格差は個人や企業の間だけでなく、地域間でも広がりを見せている。東京二三区のほとんどの区が中学校卒業までの医療費を無料化するなど、豊かな自治体では住民サービスの充実が図られている。しかし、財政破綻した夕張市では住民サービスの質を全国の最低水準にまで下げ、多額の負債の返済に四苦八苦している。夕張市を例にとるまでもなく、厳しい財政状況の自治体では、高齢者向けの福祉サービスに関する個人の負担額を増額するなどの対応を迫られているのが現実だ。
財政破綻した地方自治体の実態は、夕張市のように大きな問題となって初めて多くの人々の関心を呼び、それを受けてマスコミは一斉に報道し、問題を放置していた政治家や政府に対して非難の集中砲火を始めるのが常である。
地域間の格差が広がる中で、特に地方自治体の中には、バブルに踊って無駄な観光施設を第三セクターなどに運営させ、そのツケが本体の行政運営にまで回ってしまっているところも少なくなく、その意味では自業自得の側面もあるだろう。また、中央と地方では置かれた環境も異なり、何でも全国一律では各地域の個性が失われてしまう恐れもあるので、ある程度の差はむしろ個性の表れであるとするのもそれなりの見方であろう。

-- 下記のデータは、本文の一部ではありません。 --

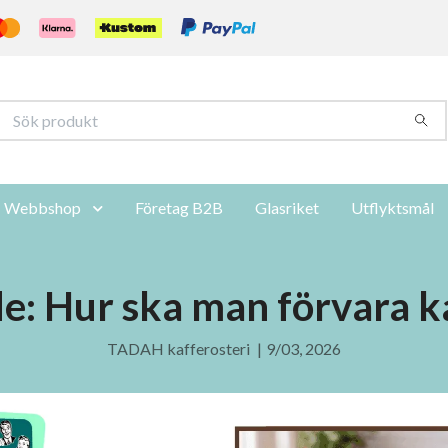
Webbshop
Företag B2B
Glasriket
Utflyktsmål
e: Hur ska man förvara 
TADAH kafferosteri
|
9/03, 2026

だが、ここ数年の改革の波は中央よりも地方に、より多くの痛手をもたらしているのではないだろうか。すでにさまざまなところで格差は我慢の限界を超えている。理不尽な地域間格差は、一部の地方自治体をまさに破滅へと追い込もうとしているのである。地域社会の崩壊は人心の崩壊、ひいては国全体の崩壊にもつながってしまうかもしれない。未来の歴史教科書に、ネガティブなターニングポイントの時代と書かれないためにも、今こそ、中央と地方のあり方、そして地域社会のあり方を冷静に、そして真剣に議論すべきではないだろうか。

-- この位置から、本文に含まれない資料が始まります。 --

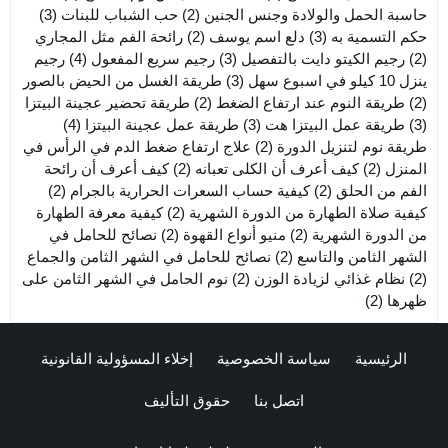
حاسبة الحمل والولادة وجنس الجنين
(2)
حب الشباب للبنات
(3)
حكم التسمية به
(3)
دلع اسم يوسف
(2)
رائحة الفم مثل المجاري
(2)
رجيم الكيتو دايت بالتفصيل
(3)
رجيم سريع المفعول
(4)
رجيم
ينزل 10 كيلو في اسبوع سهل
(3)
طريقة الغسل من الحيض بالصور
(2)
طريقة النوم عند ارتفاع الضغط
(2)
طريقة تحضير عجينة البيتزا
(3)
طريقة عمل البيتزا هت
(3)
طريقة عمل عجينة البيتزا
(4)
طريقة نوم لتنزيل الدورة
(2)
علاج ارتفاع ضغط الدم في الرأس في
المنزل
(2)
كيف أعرف أن الكلى تعبانه
(2)
كيف أعرف أن رائحة
الفم من الحلق
(2)
كيفية حساب السعرات الحرارية بالجرام
(2)
كيفية صلاة الطهارة من الدورة الشهرية
(2)
كيفية معرفة الطهارة
من الدورة الشهرية
(2)
منيو أنواع القهوة
(2)
نصائح للحامل في
الشهر الثامن والتاسع
(2)
نصائح للحامل في الشهر الثامن والجماع
(2)
نظام غذائي لزيادة الوزن
(2)
نوم الحامل في الشهر الثامن على
ظهرها
(2)
الرئيسية
سياسة الخصوصية
إخلاء المسؤولية القانونية
اتصل بنا
حقوق التأليف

だが、これは決して中央と地方の対立を煽る話ではない。先の新潟県中越沖地震を見れば、中央と地方、そして地方同士がいかに密接につながっているかは明らかであろう。地方が滅びれば中央も無傷で生き延びることは出来ないのだ。
本書は、中央と地方のあり方、その中でも地方自治体の現状と課題について、具体的な事例を数多く挙げて問題提起を行ったものである。また、地方自治体の関係者はもとより、これまで地方自治体とのかかわりをあまり持っていなかった方々にも、地域や地方自治体のこと、そして中央と地方の関係などについて、身近な事柄としても関心を持ってもらえれば、という強い思いから本書は生まれたのである。